Family wins $6.5-million verdict in water nozzle case
The family of a 35-year-old man shot to death by Long Beach police after they mistook a water hose nozzle he was holding for a handgun was awarded $6.5 million in damages by a federal jury Thursday.
After a day of deliberations, jurors found that two officers violated Doug Zerby’s constitutional rights, were negligent and acted with malice or reckless disregard for his life in the December 2010 fatal shooting outside a Belmont Shore apartment.
Zerby was shot by the two officers -- one with a shotgun and other with a handgun -- after they responded to the scene because someone reported seeing a man with a handgun. They found Zerby outside on an apartment stoop waving around what was later determined to be to a metal pistol grip water hose nozzle.
The Santa Ana jury awarded $3.5 million in damages to Zerby’s son, $1 million to his mother, Pam Amici, and $2 million to his father, Mark Zerby. In addition, the jury awarded punitive damages and an agreement was reached for Officers Victor Ortiz and Jeffrey Shurtleff to be personally liable for $5,000 each, attorneys for the family said.
“I was pleased the jury found the police officers guilty of all the acts, but it won’t bring back my beautiful son,” said Pam Amici, Zerby’s mother and a 23-year teacher at Long Beach Poly High School. “We got the best result we could and I hope Long Beach does the right thing and now fires these officers.”
Steve James, president of the Long Beach Police Officers Assn., said of the verdict: “It’s very disappointing. The officers were dispatched to a call about a man with a gun, they arrived and saw what they thought was a gun, they saw a man point a ‘gun’ at them, and the jury found they don’t have the right to defend themselves. That’s concerning not just in this case, but for police officers across the country. “
Long Beach officials did not return messages for comment.
Attorneys for the family presented evidence at trial that the officers did not attempt to identify themselves to Zerby or order him to drop his weapon or even make him aware that they were there. They argued the evidence showed it was a case of contagious fire where one officer fired by mistake, prompting another officer to shoot based on the belief he was under fire.
By contrast, an attorney for the city argued that Shurtleff, a six-year veteran, and Ortiz, a 10-year veteran, opened fire because they believed that Zerby was about to shoot them with what they wrongly believed was a real handgun and they were standing unprotected.
Dale Galipo, attorney for the child and mother, however, told jurors those officers were concealed before they delivered the deadly shots in the 5300 block of East Ocean Boulevard.
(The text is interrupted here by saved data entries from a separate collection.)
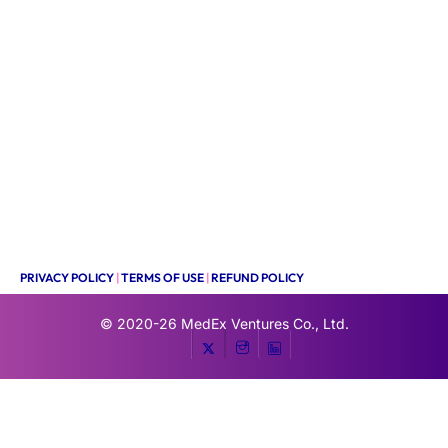
PRIVACY POLICY
|
TERMS OF USE
|
REFUND POLICY
© 2020-26
MedEx Ventures Co., Ltd.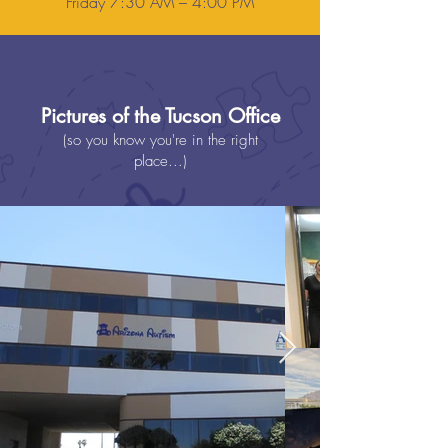
Friday 7:30 AM – 4:00 PM
Pictures of the Tucson Office
(so you know you're in the right
place...)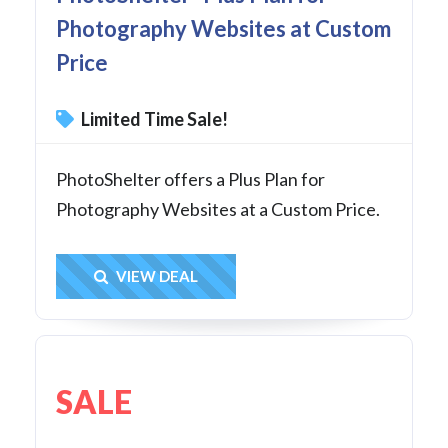
Photography Websites at Custom
Price
Limited Time Sale!
PhotoShelter offers a Plus Plan for
Photography Websites at a Custom Price.
Get Deal
VIEW DEAL
SALE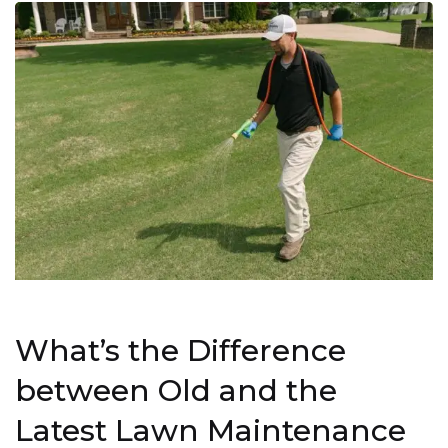
What’s the Difference
between Old and the
Latest Lawn Maintenance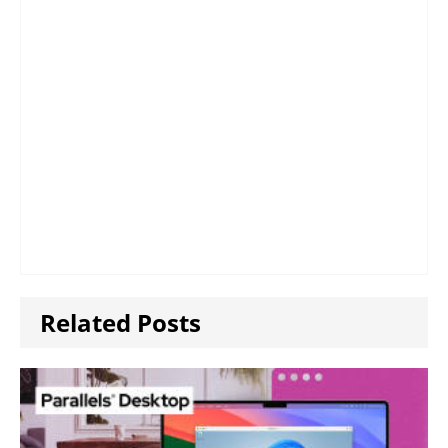
Related Posts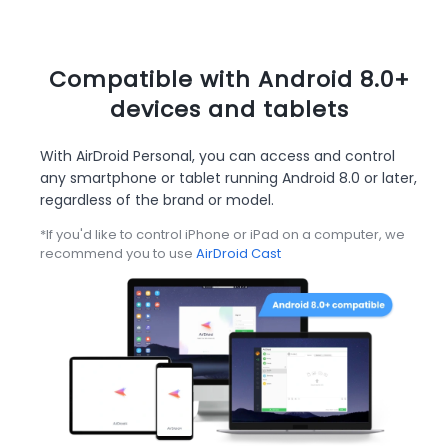
Compatible with Android 8.0+
devices and tablets
With AirDroid Personal, you can access and control
any smartphone or tablet running Android 8.0 or later,
regardless of the brand or model.
*If you'd like to control iPhone or iPad on a computer, we
recommend you to use
AirDroid Cast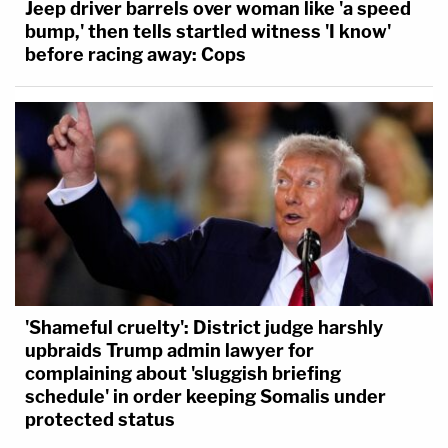
Jeep driver barrels over woman like 'a speed
bump,' then tells startled witness 'I know'
before racing away: Cops
'Shameful cruelty': District judge harshly
upbraids Trump admin lawyer for
complaining about 'sluggish briefing
schedule' in order keeping Somalis under
protected status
Experts testified it was unlikely Zerby was standing up with his hands outstretched pointing the nozzle at police, as officers said, because he lacked hand wounds consistent with that position.
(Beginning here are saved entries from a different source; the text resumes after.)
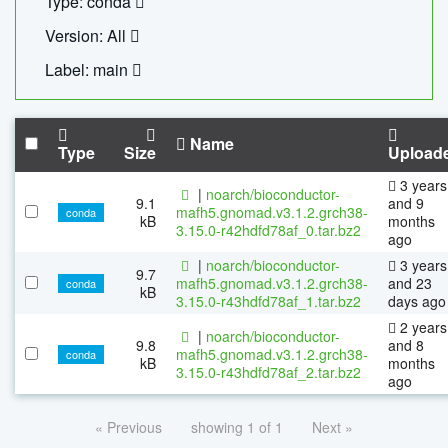
Type: conda
Version: All
Label: main
Name
Type
Size
Upload
3 years
|
noarch/bioconductor-
9.1
and 9
mafh5.gnomad.v3.1.2.grch38-
conda
kB
months
3.15.0-r42hdfd78af_0.tar.bz2
ago
|
noarch/bioconductor-
3 years
9.7
mafh5.gnomad.v3.1.2.grch38-
and 23
conda
kB
3.15.0-r43hdfd78af_1.tar.bz2
days ago
2 years
|
noarch/bioconductor-
9.8
and 8
mafh5.gnomad.v3.1.2.grch38-
conda
kB
months
3.15.0-r43hdfd78af_2.tar.bz2
ago
« Previous
showing 1 of 1
Next »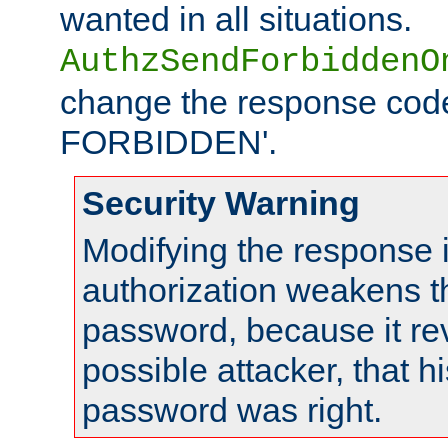
wanted in all situations.
AuthzSendForbiddenO
change the response code
FORBIDDEN'.
Security Warning
Modifying the response 
authorization weakens th
password, because it rev
possible attacker, that 
password was right.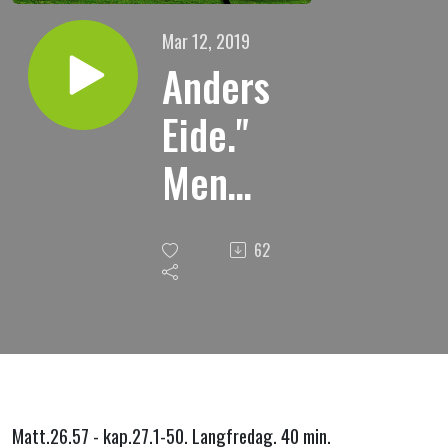
Mar 12, 2019
Anders
Eide."
Men
Jesus
62
tidde."
Matt.26.57 - kap.27.1-50. Langfredag. 40 min.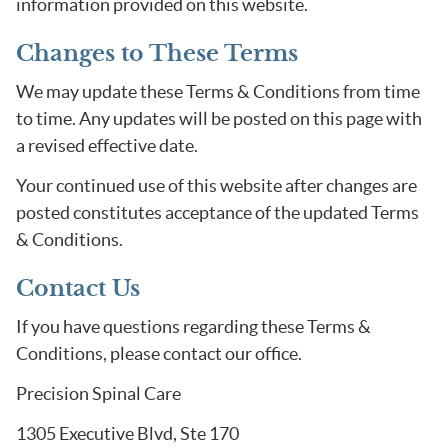
information provided on this website.
Changes to These Terms
We may update these Terms & Conditions from time
to time. Any updates will be posted on this page with
a revised effective date.
Your continued use of this website after changes are
posted constitutes acceptance of the updated Terms
& Conditions.
Contact Us
If you have questions regarding these Terms &
Conditions, please contact our office.
Precision Spinal Care
1305 Executive Blvd, Ste 170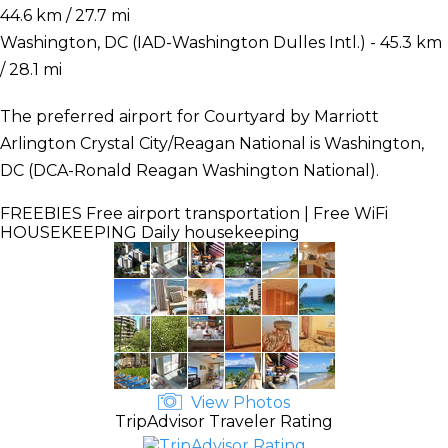
44.6 km / 27.7 mi
Washington, DC (IAD-Washington Dulles Intl.) - 45.3 km
/ 28.1 mi
The preferred airport for Courtyard by Marriott
Arlington Crystal City/Reagan National is Washington,
DC (DCA-Ronald Reagan Washington National).
FREEBIES
Free airport transportation | Free WiFi
HOUSEKEEPING
Daily housekeeping
View Photos
TripAdvisor Traveler Rating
“The police officers’ actions in Long Beach were reckless and careless. They never even spoke to Doug Zerby before ending his life,” said attorney Brian Claypool, who along with Galipo represented the child and Amici. “This verdict achieves justice not only for Doug’s son and family members but for the entire community since it could have been anyone sitting on that landing playing with the water nozzle.”
Garo Mardirossian, Zerby’s father’s attorney, said Shurtleff accidentally discharged a single shot from his pistol, then Ortiz fired his shotgun believing wrongly that Zerby had fired, and then Shurtleff, hearing those shots, fired again.
“The first shot was careless and never intended,” he said. Attorneys for Zerby’s family will petition the court for more than $1 million in legal fees, and they say they expect to get that money given the jury’s verdict.
The Los Angeles district attorney’s office found the officers were justified and reasonable and had acted in self-defense.
Prosecutors found that Zerby’s arm position were consistent with someone pointing an object at officers. An autopsy showed that Zerby had been shot 12 times, and his blood-alcohol level was more than five times the limit for driving in California.
Zerby’s mother said she has no ill will toward the person who called police in 2010, but the officers were just reckless.
“My son was a law-abiding young man who loved life, a typical Californian surfer opposed to violence of any kind.”